03 August 2024
For Non-Banking Financial Companies (NBFCs), the provisioning norms for various types of assets are prescribed by the Reserve Bank of India (RBI). Here are the general provisioning requirements as per the RBI guidelines:
### **1. Provisioning for Standard Assets** - **Rate:** 0.25% of the outstanding amount. - **Description:** Standard assets are those that are not overdue and are performing as per the terms and conditions of the loan agreement.
### **2. Provisioning for Sub-Standard Assets** - **Rate:** 15% of the outstanding amount. - **Description:** Sub-standard assets are those which have remained NPA (Non-Performing Asset) for a period of less than or equal to 12 months.
### **3. Provisioning for Doubtful Assets** - **Rate:** - **For Assets that have been NPA for more than 12 months but less than 3 years:** 25% of the outstanding amount. - **For Assets that have been NPA for more than 3 years:** 40% of the outstanding amount. - **Description:** Doubtful assets are those which have been classified as NPA for more than 12 months and are further categorized based on the duration of non-payment.
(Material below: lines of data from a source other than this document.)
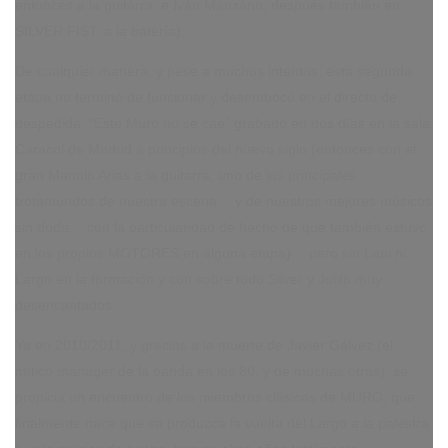
entonces a la guitarra, e Iván Manzano, después también en
SILVER FIST, a la batería).
De cualquier manera, y pese a muchos intentos, esta segunda
etapa no terminó de funcionar y desembocó en el directo de
despedida, “Este Muro no se cae” grabado en dos días en la sala
Caracol de Madrid a principios del nuevo siglo (entonces con el
gran Manolo Arias a la guitarra, uno de los principales
trotamundos de nuestra escena… y de nuestros mejores músicos
sin duda… con la particularidad de hecho de que también estuvo
en los propios MOTORES en alguna etapa)… pero sin Lapi ni
Largo en la formación y con sobre todo Silver y Julito muy
desencantados.
Ya en 2010/2011, y gracias a la muerte de Javier Gálvez (el
mítico manager de la banda en los 80, y de muchas otras), se
propicia un encuentro de los miembros clásicos de MURO, que
finalmente hace que se produzca la vuelta del Largo a la palestra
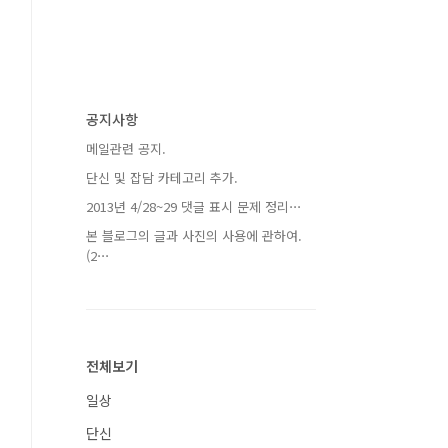
공지사항
메일관련 공지.
단신 및 잡담 카테고리 추가.
2013년 4/28~29 댓글 표시 문제 정리⋯
본 블로그의 글과 사진의 사용에 관하여.
(2⋯
전체보기
일상
단신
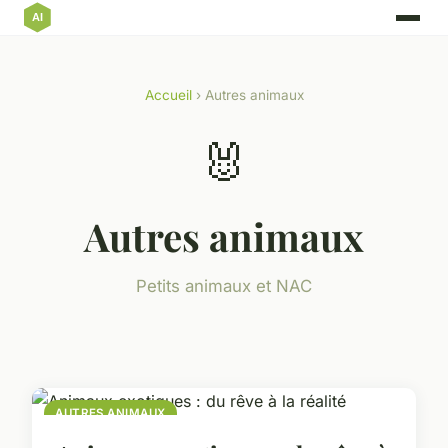
Accueil
› Autres animaux
🐰
Autres animaux
Petits animaux et NAC
AUTRES ANIMAUX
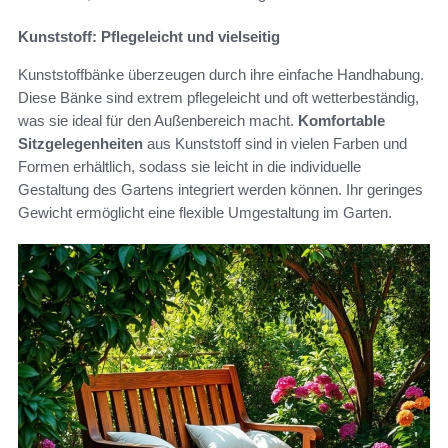
Kunststoff: Pflegeleicht und vielseitig
Kunststoffbänke überzeugen durch ihre einfache Handhabung.
Diese Bänke sind extrem pflegeleicht und oft wetterbeständig,
was sie ideal für den Außenbereich macht.
Komfortable
Sitzgelegenheiten
aus Kunststoff sind in vielen Farben und
Formen erhältlich, sodass sie leicht in die individuelle
Gestaltung des Gartens integriert werden können. Ihr geringes
Gewicht ermöglicht eine flexible Umgestaltung im Garten.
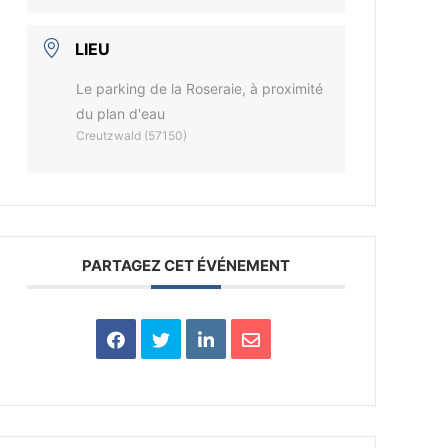
LIEU
Le parking de la Roseraie, à proximité
du plan d'eau
Creutzwald (57150)
PARTAGEZ CET ÉVÉNEMENT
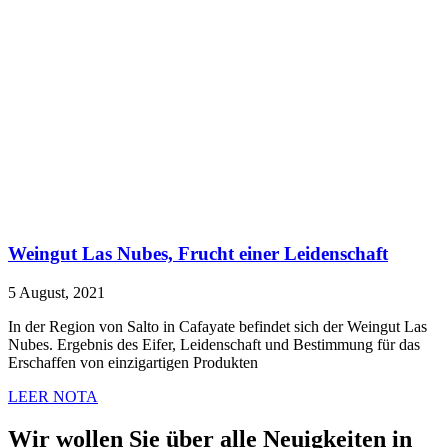
Weingut Las Nubes, Frucht einer Leidenschaft
5 August, 2021
In der Region von Salto in Cafayate befindet sich der Weingut Las
Nubes. Ergebnis des Eifer, Leidenschaft und Bestimmung für das
Erschaffen von einzigartigen Produkten
LEER NOTA
Wir wollen Sie über alle Neuigkeiten in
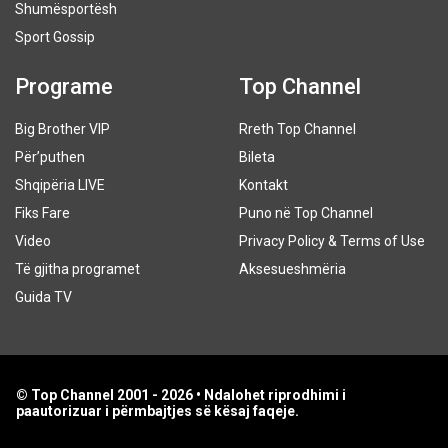
Shumësportësh
Sport Gossip
Programe
Top Channel
Big Brother VIP
Rreth Top Channel
Për’puthen
Bileta
Shqipëria LIVE
Kontakt
Fiks Fare
Puno në Top Channel
Video
Privacy Policy & Terms of Use
Të gjitha programet
Aksesueshmëria
Guida TV
© Top Channel 2001 - 2026 • Ndalohet riprodhimi i
paautorizuar i përmbajtjes së kësaj faqeje.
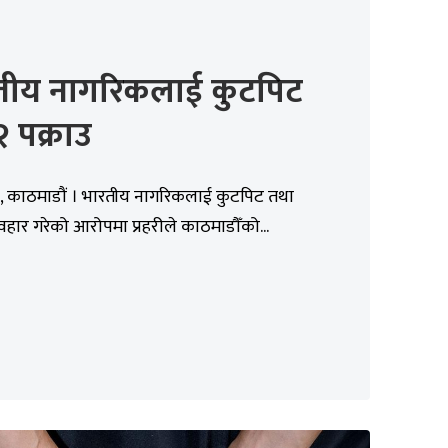
तीय नागरिकलाई कुटपिट
 २ पक्राउ
, काठमाडौं । भारतीय नागरिकलाई कुटपिट तथा
यवहार गरेको आरोपमा प्रहरीले काठमाडौँको...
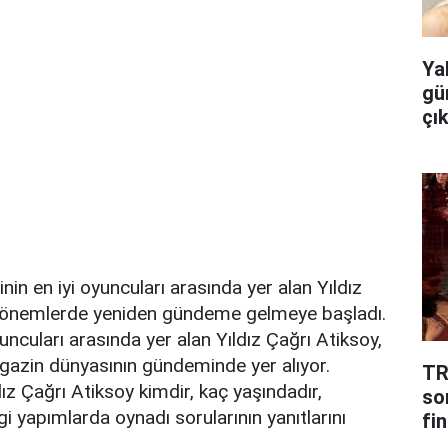
Ya
gü
çı
nin en iyi oyuncuları arasında yer alan Yıldız
 dönemlerde yeniden gündeme gelmeye başladı.
uncuları arasında yer alan Yıldız Çağrı Atiksoy,
zin dünyasının gündeminde yer alıyor.
TR
ız Çağrı Atiksoy kimdir, kaç yaşındadır,
so
ngi yapımlarda oynadı sorularının yanıtlarını
fin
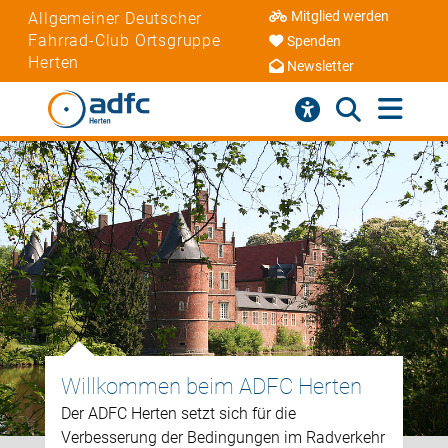
Mitglied werden
Allgemeiner Deutscher
Fahrrad-Club Ortsgruppe
Spenden
Herten
Newsletter
Willkommen beim ADFC Herten
Der ADFC Herten setzt sich für die
Verbesserung der Bedingungen im Radverkehr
### **4. Provisioning for Loss Assets** - **Rate:** 100% of the outstanding amount. - **Description:** Loss assets are those where the amount is considered uncollectible and are usually written off.
### **Additional Notes:** - **Provisions for Credit Concentration Risk:** NBFCs might also need to make provisions for specific risks associated with high credit concentration. - **Regulatory Changes:** Always refer to the latest RBI guidelines or circulars, as these provisioning rates are subject to periodic updates and regulatory changes.
These provisioning norms are crucial for maintaining the financial health and stability of NBFCs, ensuring that they are adequately prepared for potential loan losses. Always check the latest RBI guidelines for any updates or changes to these provisions.